■ PROBLEM STATEMENT ■
Each record is to be printed again exactly, though not its pictures.

■ DATA PROVIDED ■
——

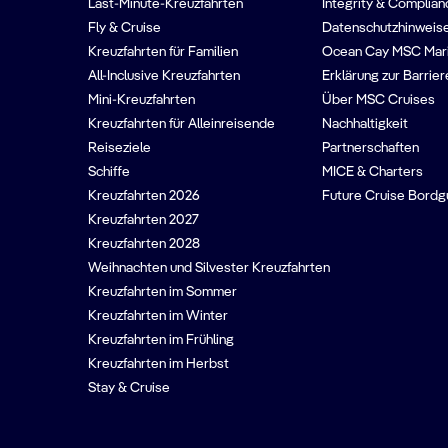
Last-Minute-Kreuzfahrten
Integrity & Complian
Fly & Cruise
Datenschutzhinweise
Kreuzfahrten für Familien
Ocean Cay MSC Mar
All-Inclusive Kreuzfahrten
Erklärung zur Barrier
Mini-Kreuzfahrten
Über MSC Cruises
Kreuzfahrten für Alleinreisende
Nachhaltigkeit
Reiseziele
Partnerschaften
Schiffe
MICE & Charters
Kreuzfahrten 2026
Future Cruise Bord
Kreuzfahrten 2027
Kreuzfahrten 2028
Weihnachten und Silvester Kreuzfahrten
Kreuzfahrten im Sommer
Kreuzfahrten im Winter
Kreuzfahrten im Frühling
Kreuzfahrten im Herbst
Stay & Cruise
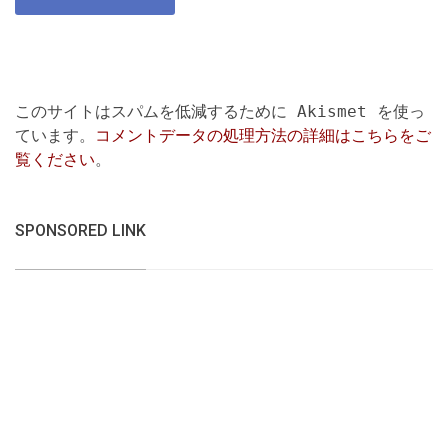
このサイトはスパムを低減するために Akismet を使っ
ています。
コメントデータの処理方法の詳細はこちらをご
覧ください
。
SPONSORED LINK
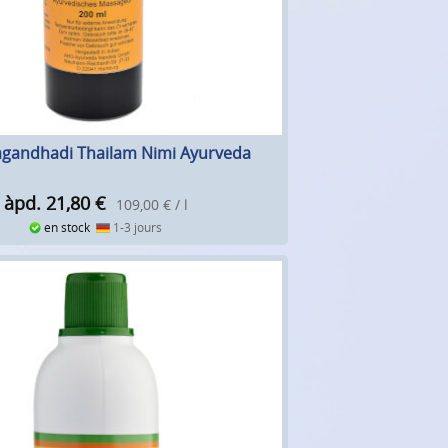
gandhadi Thailam Nimi Ayurveda
àpd. 21,80
€
109,00 € / l
en stock
1-3 jours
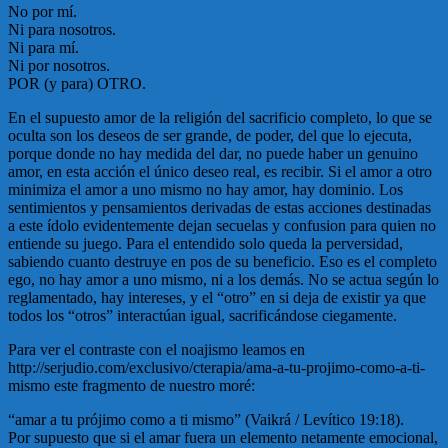
No por mí.
Ni para nosotros.
Ni para mí.
Ni por nosotros.
POR (y para) OTRO.
En el supuesto amor de la religión del sacrificio completo, lo que se
oculta son los deseos de ser grande, de poder, del que lo ejecuta,
porque donde no hay medida del dar, no puede haber un genuino
amor, en esta acción el único deseo real, es recibir. Si el amor a otro
minimiza el amor a uno mismo no hay amor, hay dominio. Los
sentimientos y pensamientos derivadas de estas acciones destinadas
a este ídolo evidentemente dejan secuelas y confusion para quien no
entiende su juego. Para el entendido solo queda la perversidad,
sabiendo cuanto destruye en pos de su beneficio. Eso es el completo
ego, no hay amor a uno mismo, ni a los demás. No se actua según lo
reglamentado, hay intereses, y el “otro” en si deja de existir ya que
todos los “otros” interactúan igual, sacrificándose ciegamente.
Para ver el contraste con el noajismo leamos en
http://serjudio.com/exclusivo/cterapia/ama-a-tu-projimo-como-a-ti-
mismo este fragmento de nuestro moré:
“amar a tu prójimo como a ti mismo” (Vaikrá / Levítico 19:18).
Por supuesto que si el amar fuera un elemento netamente emocional,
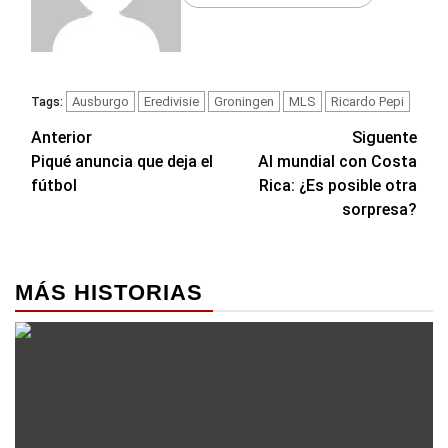
Ausburgo
Eredivisie
Groningen
MLS
Ricardo Pepi
Tags:
Navegación
Anterior
Siguente
Piqué anuncia que deja el
Al mundial con Costa
de
fútbol
Rica: ¿Es posible otra
entradas
sorpresa?
MÁS HISTORIAS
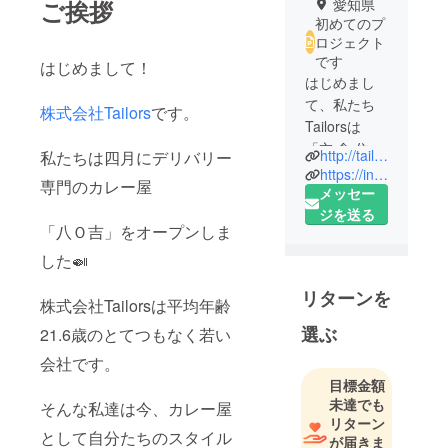
ご挨拶
愛知県
初めてのプ
ロジェクト
です
はじめまして！
はじめまし
て、私たち
株式会社Tailors
です。
Tailorsは
「衣 食 住」
http://tailors-techlife.com
私たちは四月にデリバリー
を通してよ
https://instagram.com/yaokichi_delivery?igshid=l0xy15uu7yj1
専門のカレー屋
りクオリ
メッセー
ティの高い
ジを送る
「八Ｏ吉」をオープンしま
日常を提案
する、ライ
した🍛
フケアカン
リターンを
パニーを目
株式会社Tailorsは平均年齢
指していま
選ぶ
21.6歳のとてつもなく若い
す。先日、
会社です。
食の分野で
目標金額
代表の実
未達でも
そんな私達は今、カレー屋
家、「八百
リターン
吉商店」か
として自分たちのスタイル
が届きま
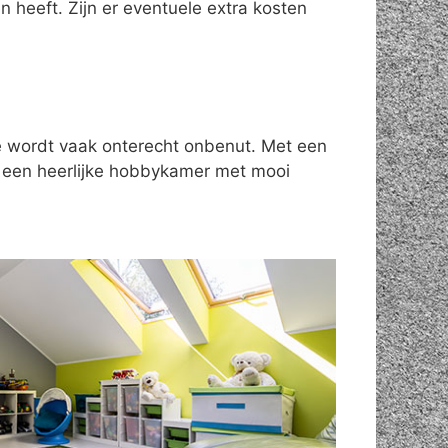
 heeft. Zijn er eventuele extra kosten
te wordt vaak onterecht onbenut. Met een
n een heerlijke hobbykamer met mooi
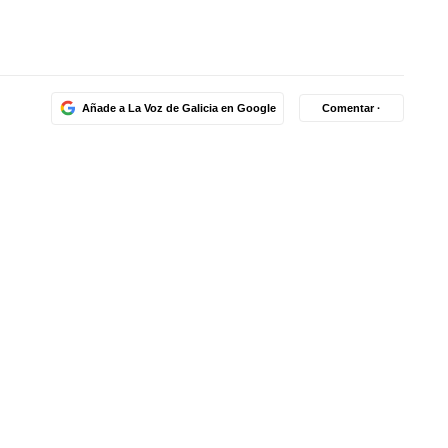
Añade a La Voz de Galicia en Google
Comentar ·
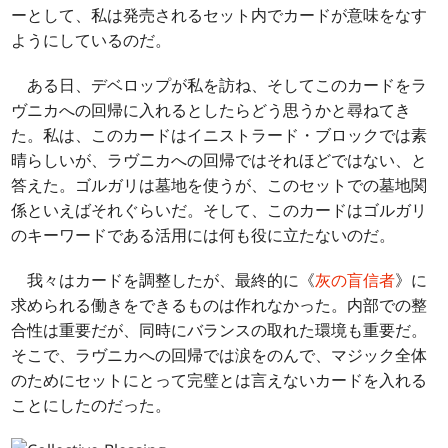
ーとして、私は発売されるセット内でカードが意味をなす
ようにしているのだ。
ある日、デベロップが私を訪ね、そしてこのカードをラ
ヴニカへの回帰に入れるとしたらどう思うかと尋ねてき
た。私は、このカードはイニストラード・ブロックでは素
晴らしいが、ラヴニカへの回帰ではそれほどではない、と
答えた。ゴルガリは墓地を使うが、このセットでの墓地関
係といえばそれぐらいだ。そして、このカードはゴルガリ
のキーワードである活用には何も役に立たないのだ。
我々はカードを調整したが、最終的に《
灰の盲信者
》に
求められる働きをできるものは作れなかった。内部での整
合性は重要だが、同時にバランスの取れた環境も重要だ。
そこで、ラヴニカへの回帰では涙をのんで、マジック全体
のためにセットにとって完璧とは言えないカードを入れる
ことにしたのだった。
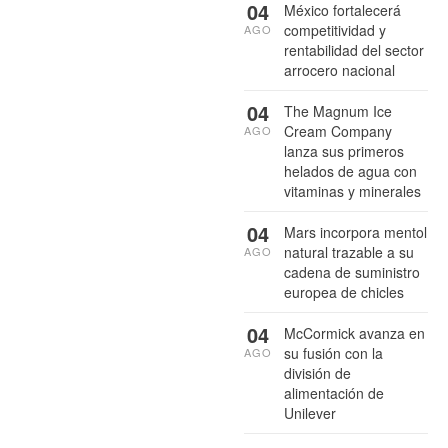
04
México fortalecerá
competitividad y
AGO
rentabilidad del sector
arrocero nacional
04
The Magnum Ice
Cream Company
AGO
lanza sus primeros
helados de agua con
vitaminas y minerales
04
Mars incorpora mentol
natural trazable a su
AGO
cadena de suministro
europea de chicles
04
McCormick avanza en
su fusión con la
AGO
división de
alimentación de
Unilever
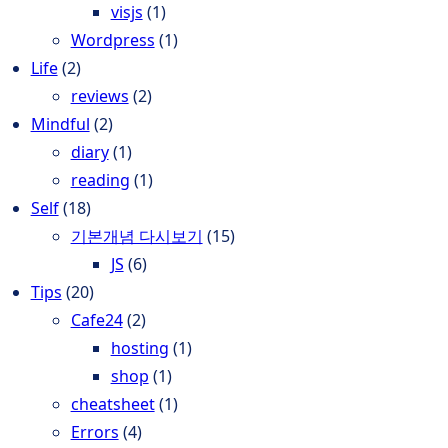
visjs
(1)
Wordpress
(1)
Life
(2)
reviews
(2)
Mindful
(2)
diary
(1)
reading
(1)
Self
(18)
기본개념 다시보기
(15)
JS
(6)
Tips
(20)
Cafe24
(2)
hosting
(1)
shop
(1)
cheatsheet
(1)
Errors
(4)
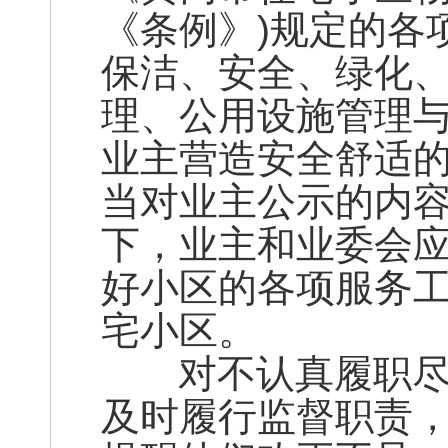
《条例》)规定的各
保洁、安全、绿化
理、公用设施管理
业主营造安全舒适
当对业主公示的内
下，业主和业委会
好小区的各项服务
宅小区。
对不认真履职尽责
及时履行监督职责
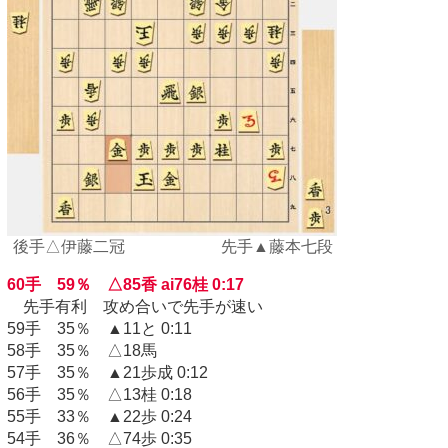
後手△伊藤二冠 先手▲藤本七段
60手 59％ △85香 ai76桂 0:17
先手有利 攻め合いで先手が速い
59手 35％ ▲11と 0:11
58手 35％ △18馬
57手 35％ ▲21歩成 0:12
56手 35％ △13桂 0:18
55手 33％ ▲22歩 0:24
54手 36％ △74歩 0:35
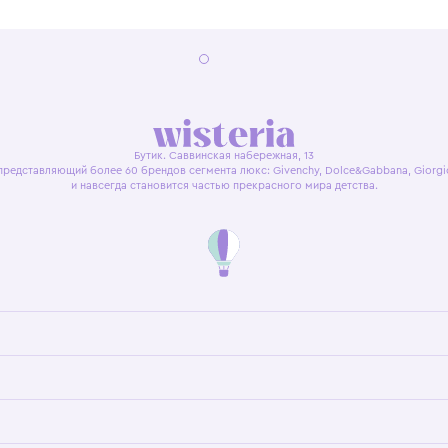
я оферта
Политика конфиденциальности
Пользовательское согл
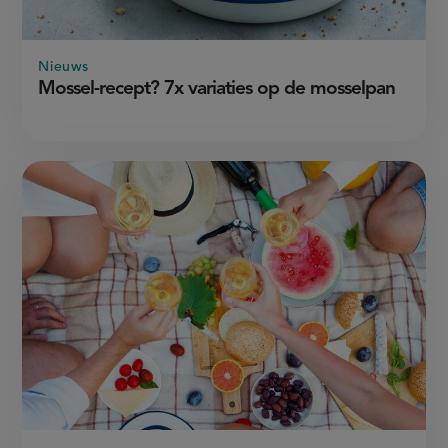
Nieuws
Mossel-recept? 7x variaties op de mosselpan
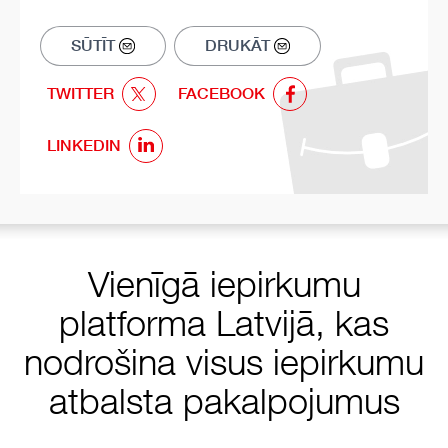
SŪTĪT
DRUKĀT
TWITTER
FACEBOOK
LINKEDIN
Vienīgā iepirkumu
platforma Latvijā, kas
nodrošina visus iepirkumu
atbalsta pakalpojumus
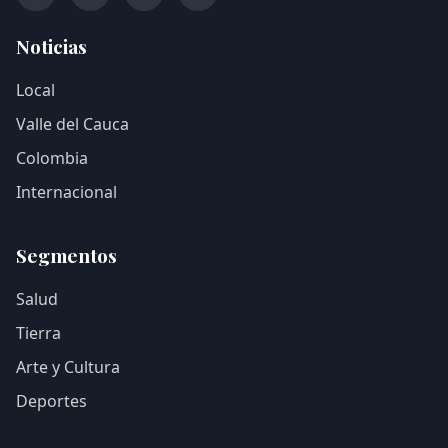
Noticias
Local
Valle del Cauca
Colombia
Internacional
Segmentos
Salud
Tierra
Arte y Cultura
Deportes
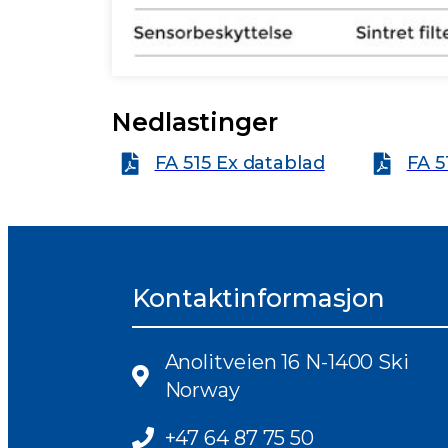
Nedlastinger
FA 515 Ex datablad
FA 5
Kontaktinformasjon
Anolitveien 16 N-1400 Ski
Norway
+47 64 87 75 50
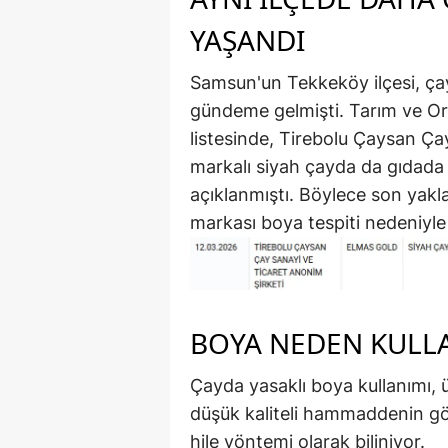
YAŞANDI
Samsun'un Tekkeköy ilçesi, ça
gündeme gelmişti. Tarım ve Or
listesinde, Tirebolu Çaysan Çay
markalı siyah çayda da gıdada
açıklanmıştı. Böylece son yakla
markası boya tespiti nedeniyle 
BOYA NEDEN KULLA
Çayda yasaklı boya kullanımı,
düşük kaliteli hammaddenin gö
hile yöntemi olarak biliniyor.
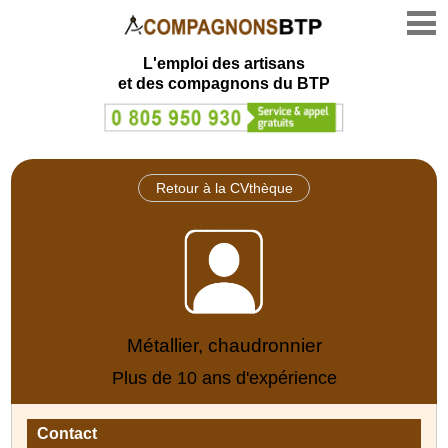
L'emploi des artisans
et des compagnons du BTP
Retour à la CVthèque
Métallier, chaudronnier
Plus de 10 ans d'expérience
Contact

——

■ WRITTEN RESPONSE ■
Last-Minute-Kreuzfahrten
Integrity & Complian
Fly & Cruise
Datenschutzhinweise
Kreuzfahrten für Familien
Ocean Cay MSC Mar
All-Inclusive Kreuzfahrten
Erklärung zur Barrier
Mini-Kreuzfahrten
Über MSC Cruises
Kreuzfahrten für Alleinreisende
Nachhaltigkeit
Reiseziele
Partnerschaften
Schiffe
MICE & Charters
Kreuzfahrten 2026
Future Cruise Bord
Kreuzfahrten 2027
Kreuzfahrten 2028
Weihnachten und Silvester Kreuzfahrten
Kreuzfahrten im Sommer
Kreuzfahrten im Winter
Kreuzfahrten im Frühling
Kreuzfahrten im Herbst
Stay & Cruise
このサイトはスパムを低減するために Akismet を使っ
ています。
コメントデータの処理方法の詳細はこちらをご
覧ください
。
SPONSORED LINK
gandhadi Thailam Nimi Ayurveda
àpd. 21,80
€
109,00 € / l
en stock
1-3 jours
No por mí.
Ni para nosotros.
Ni para mí.
Ni por nosotros.
POR (y para) OTRO.
En el supuesto amor de la religión del sacrificio completo, lo que se
oculta son los deseos de ser grande, de poder, del que lo ejecuta,
porque donde no hay medida del dar, no puede haber un genuino
amor, en esta acción el único deseo real, es recibir. Si el amor a otro
minimiza el amor a uno mismo no hay amor, hay dominio. Los
sentimientos y pensamientos derivadas de estas acciones destinadas
a este ídolo evidentemente dejan secuelas y confusion para quien no
entiende su juego. Para el entendido solo queda la perversidad,
sabiendo cuanto destruye en pos de su beneficio. Eso es el completo
ego, no hay amor a uno mismo, ni a los demás. No se actua según lo
reglamentado, hay intereses, y el “otro” en si deja de existir ya que
todos los “otros” interactúan igual, sacrificándose ciegamente.
Para ver el contraste con el noajismo leamos en
http://serjudio.com/exclusivo/cterapia/ama-a-tu-projimo-como-a-ti-
mismo este fragmento de nuestro moré:
“amar a tu prójimo como a ti mismo” (Vaikrá / Levítico 19:18).
Por supuesto que si el amar fuera un elemento netamente emocional,
Ausburgo
Eredivisie
Groningen
MLS
Ricardo Pepi
Tags:
Navegación
Anterior
Siguente
Piqué anuncia que deja el
Al mundial con Costa
de
fútbol
Rica: ¿Es posible otra
entradas
sorpresa?
MÁS HISTORIAS
ご挨拶
愛知県
初めてのプ
ロジェクト
です
はじめまして！
はじめまし
て、私たち
株式会社Tailors
です。
Tailorsは
「衣 食 住」
http://tailors-techlife.com
私たちは四月にデリバリー
を通してよ
https://instagram.com/yaokichi_delivery?igshid=l0xy15uu7yj1
専門のカレー屋
りクオリ
メッセー
ティの高い
ジを送る
「八Ｏ吉」をオープンしま
日常を提案
する、ライ
した🍛
フケアカン
リターンを
パニーを目
株式会社Tailorsは平均年齢
指していま
選ぶ
21.6歳のとてつもなく若い
す。先日、
会社です。
食の分野で
目標金額
代表の実
未達でも
そんな私達は今、カレー屋
家、「八百
リターン
吉商店」か
として自分たちのスタイル
が届きま
 heeft. Zijn er eventuele extra kosten
te wordt vaak onterecht onbenut. Met een
n een heerlijke hobbykamer met mooi
Añade a La Voz de Galicia en Google
Comentar ·
ーとして、私は発売されるセット内でカードが意味をなす
ようにしているのだ。
ある日、デベロップが私を訪ね、そしてこのカードをラ
ヴニカへの回帰に入れるとしたらどう思うかと尋ねてき
た。私は、このカードはイニストラード・ブロックでは素
晴らしいが、ラヴニカへの回帰ではそれほどではない、と
答えた。ゴルガリは墓地を使うが、このセットでの墓地関
係といえばそれぐらいだ。そして、このカードはゴルガリ
のキーワードである活用には何も役に立たないのだ。
我々はカードを調整したが、最終的に《
灰の盲信者
》に
求められる働きをできるものは作れなかった。内部での整
合性は重要だが、同時にバランスの取れた環境も重要だ。
そこで、ラヴニカへの回帰では涙をのんで、マジック全体
のためにセットにとって完璧とは言えないカードを入れる
ことにしたのだった。
04
México fortalecerá
competitividad y
AGO
rentabilidad del sector
arrocero nacional
04
The Magnum Ice
Cream Company
AGO
lanza sus primeros
helados de agua con
vitaminas y minerales
04
Mars incorpora mentol
natural trazable a su
AGO
cadena de suministro
europea de chicles
04
McCormick avanza en
su fusión con la
AGO
división de
alimentación de
Unilever
visjs
(1)
Wordpress
(1)
Life
(2)
reviews
(2)
Mindful
(2)
diary
(1)
reading
(1)
Self
(18)
기본개념 다시보기
(15)
JS
(6)
Tips
(20)
Cafe24
(2)
hosting
(1)
shop
(1)
cheatsheet
(1)
Errors
(4)
《条例》)规定的各
保洁、安全、绿化
理、公用设施管理
业主营造安全舒适
当对业主公示的内
下，业主和业委会
好小区的各项服务
宅小区。
对不认真履职尽责
及时履行监督职责
後手△伊藤二冠 先手▲藤本七段
60手 59％ △85香 ai76桂 0:17
先手有利 攻め合いで先手が速い
59手 35％ ▲11と 0:11
58手 35％ △18馬
57手 35％ ▲21歩成 0:12
56手 35％ △13桂 0:18
55手 33％ ▲22歩 0:24
54手 36％ △74歩 0:35
я оферта
Политика конфиденциальности
Пользовательское согл
Nieuws
Mossel-recept? 7x variaties op de mosselpan
SŪTĪT
DRUKĀT
TWITTER
FACEBOOK
LINKEDIN
Vienīgā iepirkumu
platforma Latvijā, kas
nodrošina visus iepirkumu
atbalsta pakalpojumus
Noticias
Local
Valle del Cauca
Colombia
Internacional
Segmentos
Salud
Tierra
Arte y Cultura
Deportes
Nedlastinger
FA 515 Ex datablad
FA 5
Kontaktinformasjon
Anolitveien 16 N-1400 Ski
Norway
+47 64 87 75 50
YAŞANDI
Samsun'un Tekkeköy ilçesi, ça
gündeme gelmişti. Tarım ve Or
listesinde, Tirebolu Çaysan Çay
markalı siyah çayda da gıdada
açıklanmıştı. Böylece son yakla
markası boya tespiti nedeniyle 
BOYA NEDEN KULLA
Çayda yasaklı boya kullanımı,
düşük kaliteli hammaddenin gö
hile yöntemi olarak biliniyor.
L'emploi des artisans
et des compagnons du BTP
Retour à la CVthèque
Métallier, chaudronnier
Plus de 10 ans d'expérience
Contact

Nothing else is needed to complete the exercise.